# Data listing
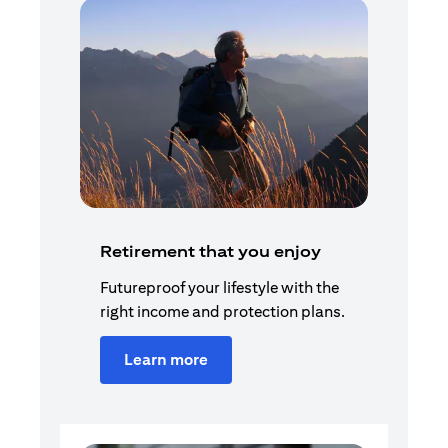
Retirement that you enjoy
Futureproof your lifestyle with the
right income and protection plans.
Learn more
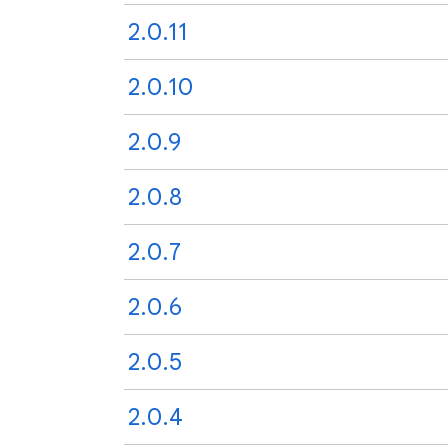
2.0.11
2.0.10
2.0.9
2.0.8
2.0.7
2.0.6
2.0.5
2.0.4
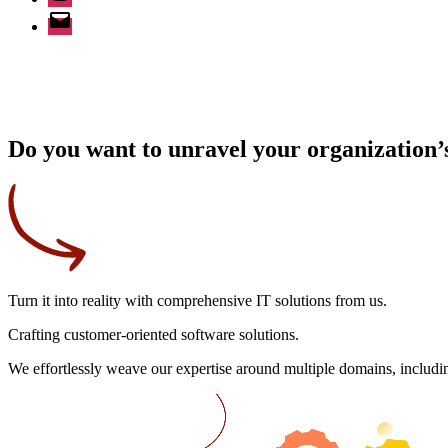
Email
Do you want to unravel your organization’s
Turn it into reality
with comprehensive IT solutions from us.
Crafting
customer-oriented
software solutions.
We effortlessly weave our expertise around multiple domains, includin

# What is being asked
Filter the entries above down to the lines that contain the word "your".

# Expected output
Futureproof your lifestyle with the
Do you want to unravel your organization’s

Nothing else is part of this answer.